Brand Owners Want licenses To Import Diesel
Producers of consumer goods and other manufacturing companies under the umbrella of the Manufacturers Association of Nigeria (MAN) are calling on the federal government to grant its members licenses to import diesel from the Republic of Niger and Chad, Nigeria’s neighbouring countries.
This call was made following the recent astronomical increase in the price of diesel with negative consequences for the manufacturing sector and the larger economy.
The demand by the manufacturers is contained in a press statement issued by the Director-General of MAN, Mr. Segun Ajayi-Kadir, on Friday to avert the avoidable monumental paralysis of manufacturing activities that could arise from the total shutdown of production operations.

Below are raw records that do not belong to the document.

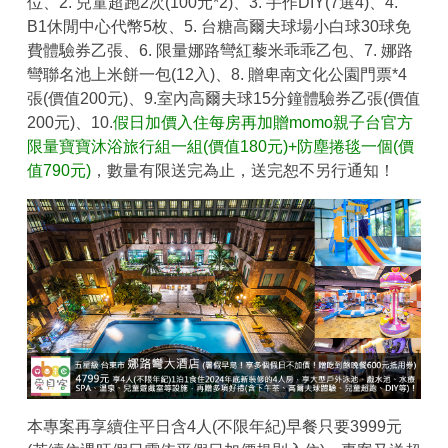
位、2. 兒童超跑2次(100元*2)、3. 手作DIY(7選4)、4.
B1休閒中心代幣5枚、5. 台糖高爾夫球場小白球30球免
費體驗券乙張、6. 限量娜路彎紅藜米乖乖乙包、7. 娜路
彎聯名池上米餅一包(12入)、8. 贈卑南文化公園門票*4
張(價值200元)、9.室內高爾夫球15分鐘體驗券乙張(價值
200元)、10.
假日加價入住每房再加贈momo親子台官方
限量寶寶沐浴旅行組一組(價值180元)+防塵捲毯一個(價
值790元)
，數量有限送完為止，送完恕不另行通知！
本專案再享續住平日含4人(不限年紀)早餐只要3999元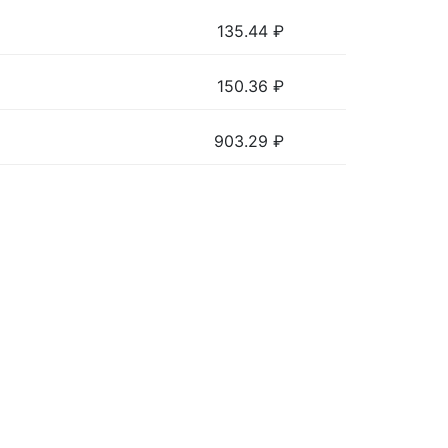
135.44
₽
150.36
₽
903.29
₽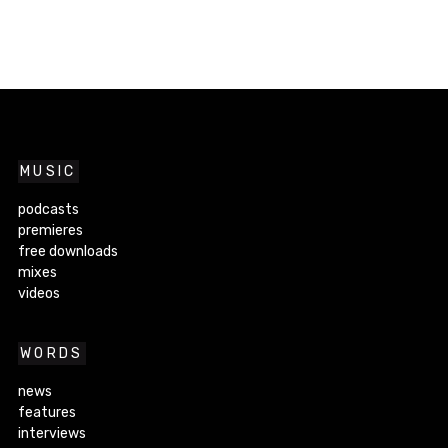
MUSIC
podcasts
premieres
free downloads
mixes
videos
WORDS
news
features
interviews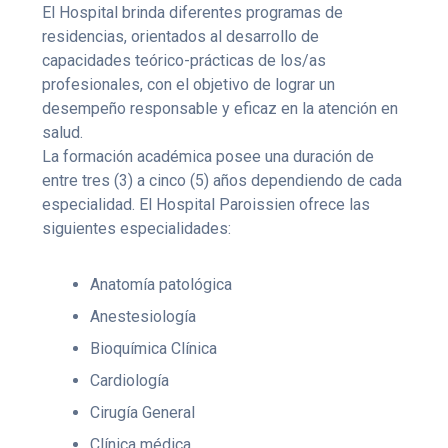
El Hospital brinda diferentes programas de
residencias, orientados al desarrollo de
capacidades teórico-prácticas de los/as
profesionales, con el objetivo de lograr un
desempeño responsable y eficaz en la atención en
salud.
La formación académica posee una duración de
entre tres (3) a cinco (5) años dependiendo de cada
especialidad. El Hospital Paroissien ofrece las
siguientes especialidades:
Anatomía patológica
Anestesiología
Bioquímica Clínica
Cardiología
Cirugía General
Clínica médica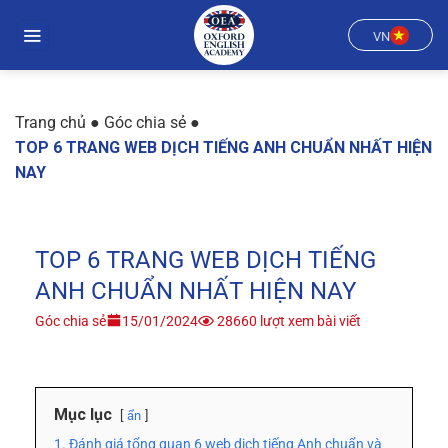
Chuyển
đến
VN
nội
dung
Trang chủ
●
Góc chia sẻ
●
TOP 6 TRANG WEB DỊCH TIẾNG ANH CHUẨN NHẤT HIỆN
NAY
TOP 6 TRANG WEB DỊCH TIẾNG
ANH CHUẨN NHẤT HIỆN NAY
Góc chia sẻ
15/01/2024
28660 lượt xem bài viết
Mục lục
ẩn
1. Đánh giá tổng quan 6 web dịch tiếng Anh chuẩn và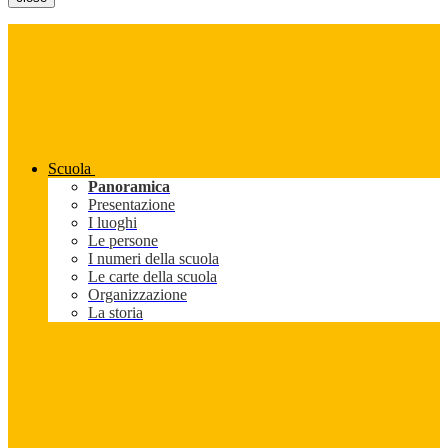
Scuola
Panoramica
Presentazione
I luoghi
Le persone
I numeri della scuola
Le carte della scuola
Organizzazione
La storia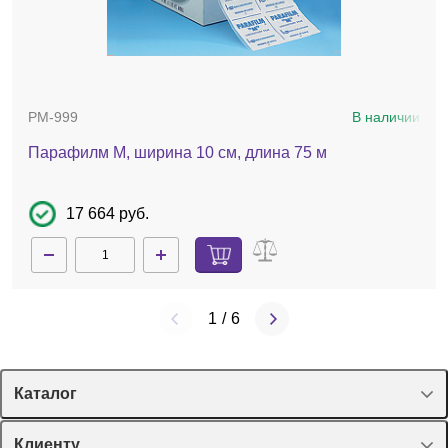
PM-999
В наличии
Парафилм M, ширина 10 см, длина 75 м
17 664 руб.
1
/
6
Каталог
Спецпредложения
Клиенту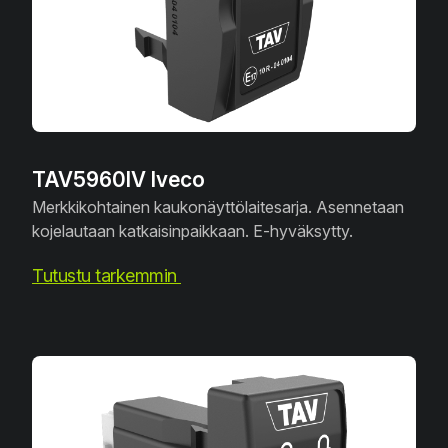
TAV5960IV Iveco
Merkkikohtainen kaukonäyttölaitesarja. Asennetaan
kojelautaan katkaisinpaikkaan. E-hyväksytty.
Tutustu tarkemmin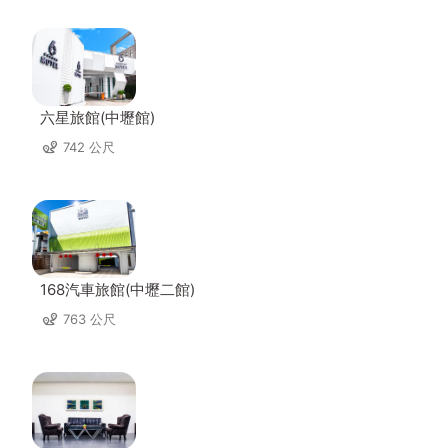
六星旅館(中壢館)
742 公尺
168汽車旅館(中壢二館)
763 公尺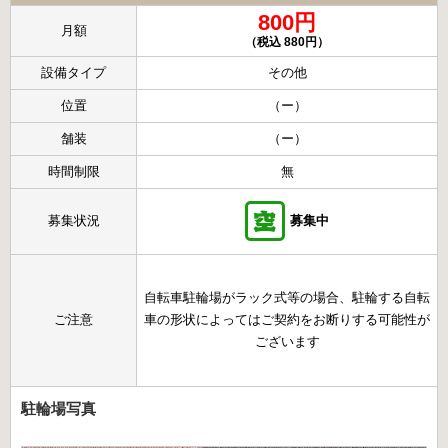
800円
月額
（税込 880円）
設備タイプ
その他
位置
（ー）
舗装
（ー）
時間制限
無
募集状況
募集中
自転車駐輪場がラック式等の場合、駐輪する自転
ご注意
車の形状によってはご契約をお断りする可能性が
ございます
駐輪場写真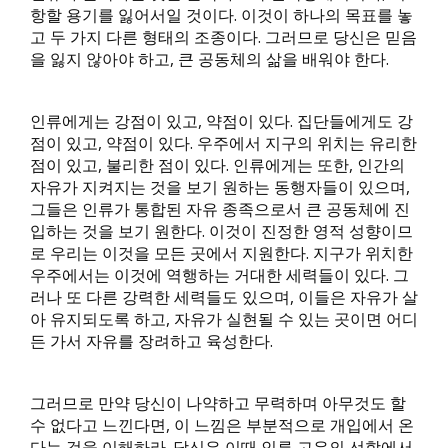
항할 용기를 잃어서일 것이다. 이것이 하나의 목표를 놓
고 두 가지 다른 형태의 조종이다. 그러므로 당신은 믿음
을 잃지 않아야 하고, 큰 공동체의 삶을 배워야 한다.
인류에게는 강점이 있고, 약점이 있다. 집단들에게도 강
점이 있고, 약점이 있다. 우주에서 지구의 위치는 유리한
점이 있고, 불리한 점이 있다. 인류에게는 또한, 인간의
자유가 지켜지는 것을 보기 원하는 동행자들이 있으며,
그들은 인류가 통합된 자유 종족으로서 큰 공동체에 진
입하는 것을 보기 원한다. 이것이 진정한 영적 성향이므
로 우리는 이것을 모든 곳에서 지원한다. 지구가 위치한
우주에서는 이것에 역행하는 거대한 세력들이 있다. 그
러나 또 다른 강력한 세력들도 있으며, 이들은 자유가 살
아 유지되도록 하고, 자유가 실현될 수 있는 곳이면 어디
든 가서 자유를 장려하고 육성한다.
그러므로 만약 당신이 나약하고 무력하며 아무것도 할
수 없다고 느낀다면, 이 느낌은 부분적으로 개입에서 온
다는 것을 이해하라. 당신은 이때 인류 고유의 선함에서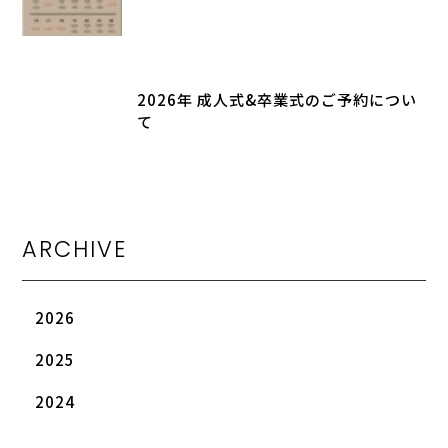
2026年 成人式&卒業式のご予約につい
て
ARCHIVE
2026
2025
2024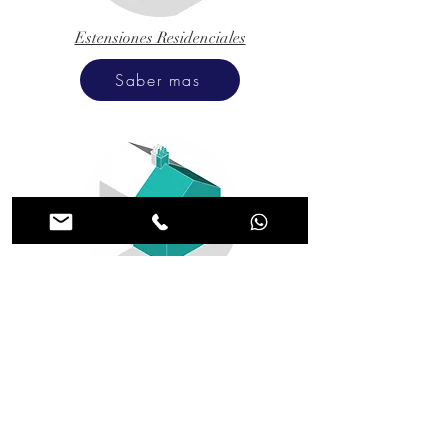
Estensiones Residenciales
Saber mas
Casas Nuevas
Saber mas
Otras áreas que cubrimos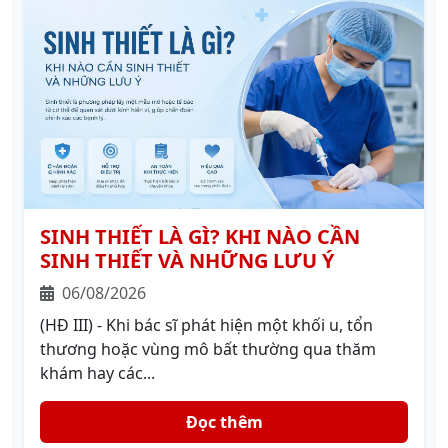
SINH THIẾT LÀ GÌ? KHI NÀO CẦN
SINH THIẾT VÀ NHỮNG LƯU Ý
06/08/2026
(HĐ III) - Khi bác sĩ phát hiện một khối u, tổn
thương hoặc vùng mô bất thường qua thăm
khám hay các...
Đọc thêm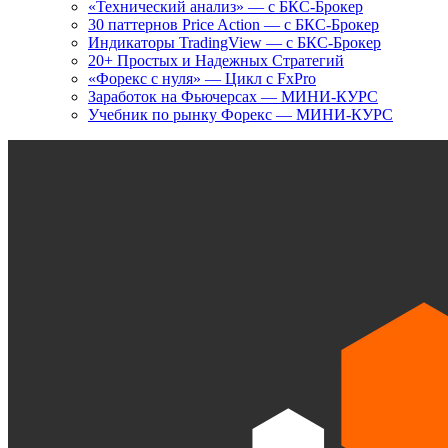
«Технический анализ» — с БКС-Брокер
30 паттернов Price Action — с БКС-Брокер
Индикаторы TradingView — с БКС-Брокер
20+ Простых и Надежных Стратегий
«Форекс с нуля» — Цикл с FxPro
Заработок на Фьючерсах — МИНИ-КУРС
Учебник по рынку Форекс — МИНИ-КУРС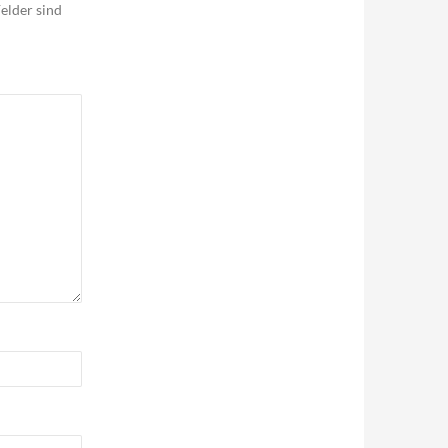
elder sind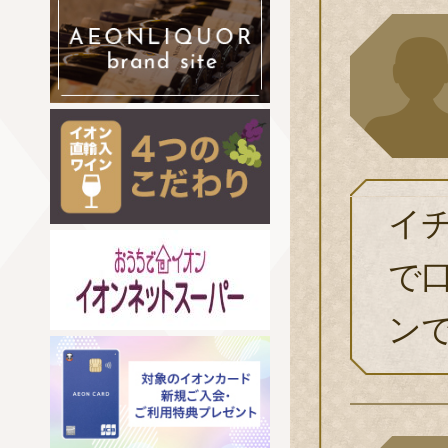
イ
で
ン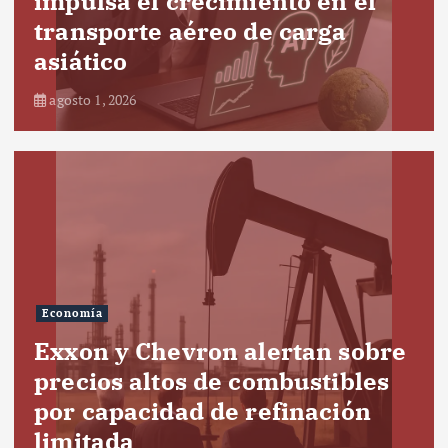
impulsa el crecimiento en el
transporte aéreo de carga
asiático
agosto 1, 2026
Economía
Exxon y Chevron alertan sobre
precios altos de combustibles
por capacidad de refinación
limitada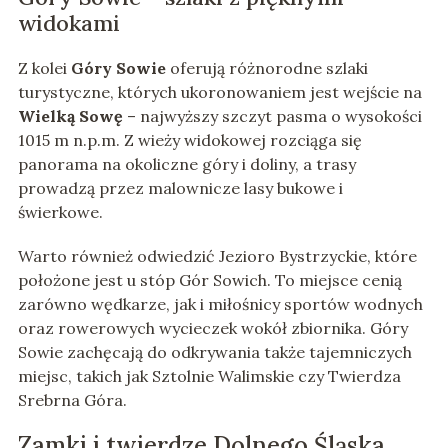
widokami
Z kolei
Góry Sowie
oferują różnorodne szlaki
turystyczne, których ukoronowaniem jest wejście na
Wielką Sowę
– najwyższy szczyt pasma o wysokości
1015 m n.p.m. Z wieży widokowej rozciąga się
panorama na okoliczne góry i doliny, a trasy
prowadzą przez malownicze lasy bukowe i
świerkowe.
Warto również odwiedzić Jezioro Bystrzyckie, które
położone jest u stóp Gór Sowich. To miejsce cenią
zarówno wędkarze, jak i miłośnicy sportów wodnych
oraz rowerowych wycieczek wokół zbiornika. Góry
Sowie zachęcają do odkrywania także tajemniczych
miejsc, takich jak Sztolnie Walimskie czy Twierdza
Srebrna Góra.
Zamki i twierdze Dolnego Śląska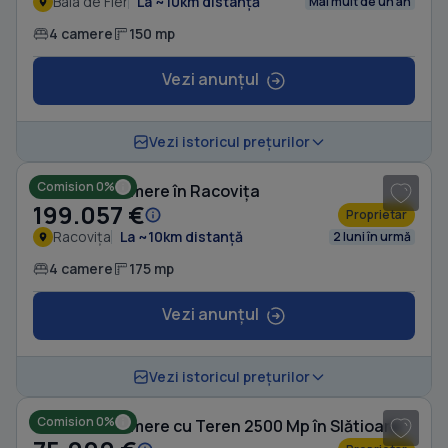
Baia de Fier
La ~10km distanță
Mai mult de un an
4 camere
150 mp
Vezi anunțul
1
/ 16
Vezi istoricul prețurilor
Comision 0%
Casă cu 4 camere în Racovița
199.057 €
Proprietar
Racovița
La ~10km distanță
2 luni în urmă
4 camere
175 mp
Vezi anunțul
1
/ 3
Vezi istoricul prețurilor
Comision 0%
Casă cu 4 camere cu Teren 2500 Mp în Slătioara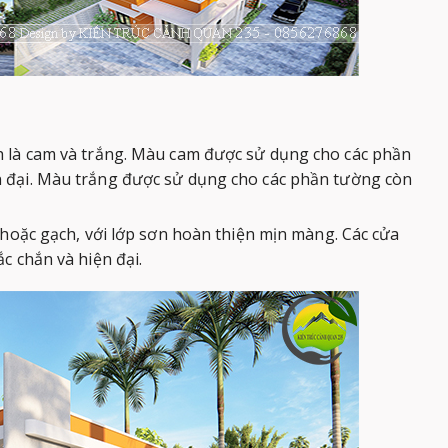
h là cam và trắng. Màu cam được sử dụng cho các phần
n đại. Màu trắng được sử dụng cho các phần tường còn
hoặc gạch, với lớp sơn hoàn thiện mịn màng. Các cửa
c chắn và hiện đại.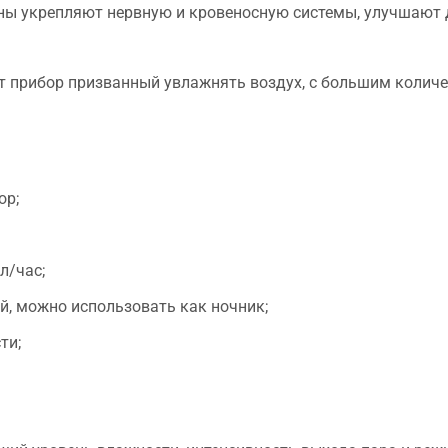
оны укрепляют нервную и кровеносную системы, улучшают 
т прибор призванный увлажнять воздух, с большим количе
ор;
л/час;
й, можно использовать как ночник;
ти;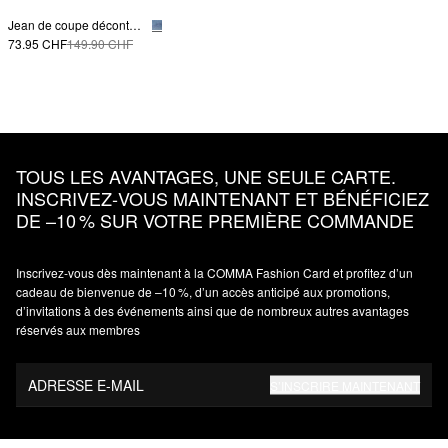
Jean de coupe décontractée à jambe large
73.95 CHF
149.90 CHF
TOUS LES AVANTAGES, UNE SEULE CARTE.
INSCRIVEZ‑VOUS MAINTENANT ET BÉNÉFICIEZ
DE –10 % SUR VOTRE PREMIÈRE COMMANDE
Inscrivez‑vous dès maintenant à la COMMA Fashion Card et profitez d’un
cadeau de bienvenue de –10 %, d’un accès anticipé aux promotions,
d’invitations à des événements ainsi que de nombreux autres avantages
réservés aux membres
ADRESSE E-MAIL
S’INSCRIRE MAINTENANT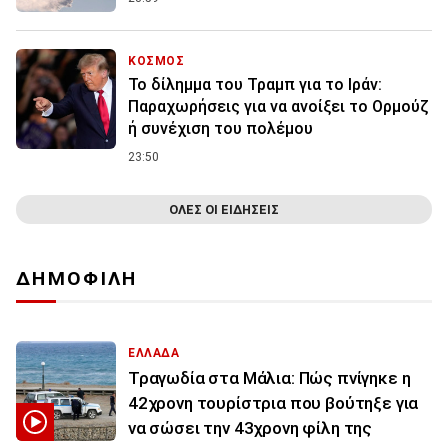
ΚΟΣΜΟΣ
Το δίλημμα του Τραμπ για το Ιράν:
Παραχωρήσεις για να ανοίξει το Ορμούζ
ή συνέχιση του πολέμου
23:50
ΟΛΕΣ ΟΙ ΕΙΔΗΣΕΙΣ
ΔΗΜΟΦΙΛΗ
ΕΛΛΑΔΑ
Τραγωδία στα Μάλια: Πώς πνίγηκε η
42χρονη τουρίστρια που βούτηξε για
να σώσει την 43χρονη φίλη της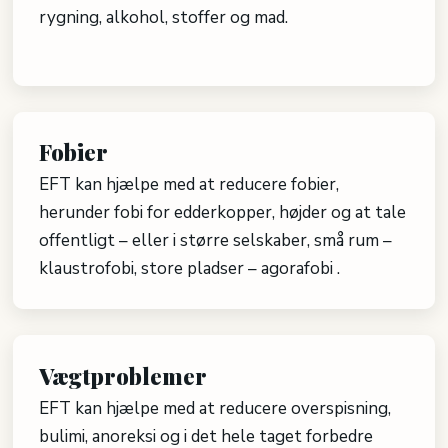
rygning, alkohol, stoffer og mad.​
​
Fobier
EFT kan hjælpe med at reducere fobier,
herunder fobi for edderkopper, højder og at tale
offentligt – eller i større selskaber, små rum –
klaustrofobi, store pladser – agorafobi .
Vægtproblemer
EFT kan hjælpe med at reducere overspisning,
bulimi, anoreksi og i det hele taget forbedre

The MAN also tasked the government to develop a response strategy to address challenges emanating from the armed conflict between Russia and Ukraine.
The press statement which was titled ‘The Position of MAN on the Recent Increase in the Price of Automotive Gas Oil (AGO)’, popularly called diesel is said to have gone up by over 200% in price.
According to MAN in the press statement, “In light of the gravity of the precarious situation that we have found ourselves as a nation and the looming dangers ahead, the expectations of manufacturers in Nigeria are as follows: that government should urgently allow manufacturers and independent petroleum products marketing companies to also import AGO from the Republic of Niger and Chad by immediately opening up border posts in that axis to cushion the effect of the supply gap driven the high cost of AGO.”
The government was also asked, “To issue licenses to manufacturing concerns and operators in the aviation industry to import diesel and aviation fuel directly to avert the avoidable monumental paralysis of manufacturing activities arising from total shut down of production operations and movement of persons for business activities.”
According to Ajayi-Kadir, he stated that Nigerian manufacturers are worried about the implications of the over 200% increase in the price of diesel on the Nigerian economy and the manufacturing sector.
He said, “More worrisome is the deafening silence from the public sector as regards the plight of manufacturers. Four obvious questions that readily come to mind that are seriously begging for answers are: What can we do as a nation to strengthen our economic absorbers from external shocks? Should manufacturing companies that are already battered with multiple taxes, poor access to foreign exchange, and now over 200 per cent increase in the price of diesel be advised to shut down operations? Should we fold our arms and allow the economy to slip into the valley of recession again? Is the nation well equipped to manage the resulting explosive inflation and unemployment rates?”
MAN also stressed the need for the government to address the issue of the constant collapse of the national grid, which is causing acute electricity shortage in the country, especially for manufacturers, adding that government should remove VAT on diesel as part of the immediate incentive to help reduce its price and expedite action in reactivating or privatising the public refineries in the country.